Jennifer Francis, Senior Scientist, Woods Hole Research Center:
The main take-home message is that sea ice is disappearing very fast and we know why. It’s a clear response to the fact that carbon dioxide concentrations in the atmosphere are now higher than have been in at least 2 million years, mainly due to burning fossil fuels. The sea ice is a critical component of the Earth’s climate system, and losing over half of it in less than a human generation is already having repercussions well beyond the Arctic.

“Arctic land stores about twice as much carbon as the atmosphere. While growing seasons—which are now either longer or newly possible, depending on the exact location—suck in carbon dioxide during the spring and summer, scientists believe the thawing lands are now emitting more carbon than they take in.”

Jeff Chanton, Professor, Florida State University:
Yes, and in addition they will increase the methane that they emit, which may offset carbon that might be taken up if that is the case.

“Perhaps the most visually dramatic change in the landscape has been occurring in Russia. Warming temperatures have accelerated the rate of natural underground methane leaks. The gas builds up in the soil, forming mounds called ‘pingoes.’ When the pressure becomes too great, the ground explodes, leaving 30 to 40-meter-wide craters.” [picture]

Carolyn Ruppel, Research Geophysicist, United States Geological Survey:
In the review paper* that we published early this year, we said only this:
“In recent years the discovery of deep, rapidly developed Yamal Peninsula craters that emit CH4 [methane] has been attributed by some to thawing gas hydrates, although recent analyses of high-resolution satellite imagery implies pingo collapse as a more likely cause”.

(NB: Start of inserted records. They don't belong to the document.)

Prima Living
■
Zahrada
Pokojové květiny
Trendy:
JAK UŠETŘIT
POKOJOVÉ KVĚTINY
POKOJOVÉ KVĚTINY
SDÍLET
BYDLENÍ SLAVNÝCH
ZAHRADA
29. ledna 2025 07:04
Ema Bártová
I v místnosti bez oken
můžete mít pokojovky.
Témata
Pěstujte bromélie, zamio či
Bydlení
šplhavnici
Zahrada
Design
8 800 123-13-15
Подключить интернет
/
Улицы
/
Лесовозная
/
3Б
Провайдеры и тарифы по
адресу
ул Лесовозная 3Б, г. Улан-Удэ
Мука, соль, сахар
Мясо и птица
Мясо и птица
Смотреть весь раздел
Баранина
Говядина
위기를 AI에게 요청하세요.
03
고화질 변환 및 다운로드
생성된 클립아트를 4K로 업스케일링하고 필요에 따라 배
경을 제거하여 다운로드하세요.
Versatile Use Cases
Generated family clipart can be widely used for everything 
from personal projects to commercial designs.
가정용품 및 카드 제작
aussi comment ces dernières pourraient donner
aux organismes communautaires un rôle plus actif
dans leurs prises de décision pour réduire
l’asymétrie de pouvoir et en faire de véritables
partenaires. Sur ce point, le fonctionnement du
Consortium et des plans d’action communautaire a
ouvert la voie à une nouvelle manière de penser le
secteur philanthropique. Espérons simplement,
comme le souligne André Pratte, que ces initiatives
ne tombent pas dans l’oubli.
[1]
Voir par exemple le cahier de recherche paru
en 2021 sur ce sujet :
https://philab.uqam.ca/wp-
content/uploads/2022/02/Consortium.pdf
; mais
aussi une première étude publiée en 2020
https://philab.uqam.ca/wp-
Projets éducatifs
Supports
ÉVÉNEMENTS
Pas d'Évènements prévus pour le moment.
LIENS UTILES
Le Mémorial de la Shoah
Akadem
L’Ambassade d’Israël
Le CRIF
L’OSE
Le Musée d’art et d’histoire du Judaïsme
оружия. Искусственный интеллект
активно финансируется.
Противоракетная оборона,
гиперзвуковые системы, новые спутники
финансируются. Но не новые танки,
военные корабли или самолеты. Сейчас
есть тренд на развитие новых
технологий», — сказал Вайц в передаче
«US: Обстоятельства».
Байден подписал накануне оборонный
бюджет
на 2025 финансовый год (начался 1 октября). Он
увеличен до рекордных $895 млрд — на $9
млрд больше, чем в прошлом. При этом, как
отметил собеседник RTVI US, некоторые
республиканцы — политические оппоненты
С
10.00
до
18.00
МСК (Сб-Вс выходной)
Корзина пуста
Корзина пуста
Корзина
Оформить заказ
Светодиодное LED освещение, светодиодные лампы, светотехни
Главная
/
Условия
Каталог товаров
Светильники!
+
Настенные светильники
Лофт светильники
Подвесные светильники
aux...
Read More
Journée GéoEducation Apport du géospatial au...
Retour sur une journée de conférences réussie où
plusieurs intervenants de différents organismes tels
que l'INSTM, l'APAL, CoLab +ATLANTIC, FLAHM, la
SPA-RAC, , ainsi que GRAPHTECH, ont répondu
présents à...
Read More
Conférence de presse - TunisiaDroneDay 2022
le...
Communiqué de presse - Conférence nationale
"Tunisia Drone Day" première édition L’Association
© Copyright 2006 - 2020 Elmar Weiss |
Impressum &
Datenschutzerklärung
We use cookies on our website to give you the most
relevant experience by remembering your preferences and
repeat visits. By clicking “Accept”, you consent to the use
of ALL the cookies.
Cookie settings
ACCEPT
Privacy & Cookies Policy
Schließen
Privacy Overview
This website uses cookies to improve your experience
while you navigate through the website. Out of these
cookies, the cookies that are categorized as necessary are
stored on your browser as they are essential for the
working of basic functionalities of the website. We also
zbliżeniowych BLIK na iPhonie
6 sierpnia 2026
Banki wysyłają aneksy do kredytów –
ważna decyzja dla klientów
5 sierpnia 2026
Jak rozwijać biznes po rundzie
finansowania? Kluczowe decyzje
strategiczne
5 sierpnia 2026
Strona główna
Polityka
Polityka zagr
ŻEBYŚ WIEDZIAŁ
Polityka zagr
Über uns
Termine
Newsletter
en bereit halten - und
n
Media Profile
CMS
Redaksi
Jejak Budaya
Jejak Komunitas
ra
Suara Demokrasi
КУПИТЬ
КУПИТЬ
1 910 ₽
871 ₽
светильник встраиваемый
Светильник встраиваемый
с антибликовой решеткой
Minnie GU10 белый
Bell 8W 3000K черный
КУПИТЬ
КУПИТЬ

Normal pingoes are widespread even on the Alaskan North Slope, and they are generally believed to be ice-cored. The “alternative” pingoes that have been in the news recently and that the Bloomberg article alludes to would not have ice at their cores, according to that interpretation. Many workers have measured high methane concentrations in and near these craters on the Yamal Peninsula, but I have no way of knowing whether (a) methane is genetically related to the craters’ evolution or (b) the craters evolve first by still-not-understood processes and the crater then has access to methane that is already in the surrounding/underlying soils or produced by microbes acting on buried organic carbon (so the methane leaking into the crater is what causes high concentrations within). I also can’t say whether the phenomenon of crater formation is widespread enough and whether these craters are releasing enough methane to the atmosphere for these features to have an appreciable impact on high-latitude methane releases.